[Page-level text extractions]
* * *
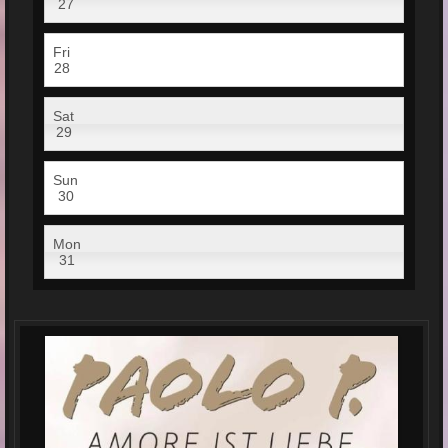
27
Fri
28
Sat
29
Sun
30
Mon
31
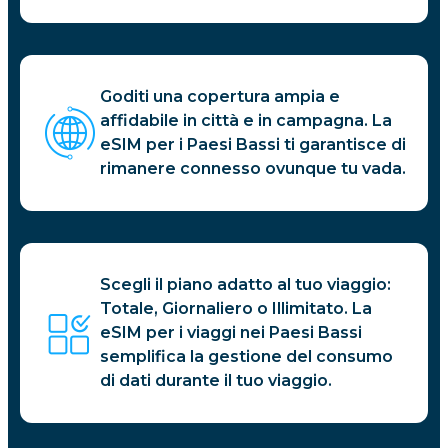
Goditi una copertura ampia e
affidabile in città e in campagna. La
eSIM per i Paesi Bassi ti garantisce di
rimanere connesso ovunque tu vada.
Scegli il piano adatto al tuo viaggio:
Totale, Giornaliero o Illimitato. La
eSIM per i viaggi nei Paesi Bassi
semplifica la gestione del consumo
di dati durante il tuo viaggio.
* * *
- [Activity] Copy all lines from the data that hold the word "Bassi".

- [The answer]
eSIM per i Paesi Bassi ti garantisce di
eSIM per i viaggi nei Paesi Bassi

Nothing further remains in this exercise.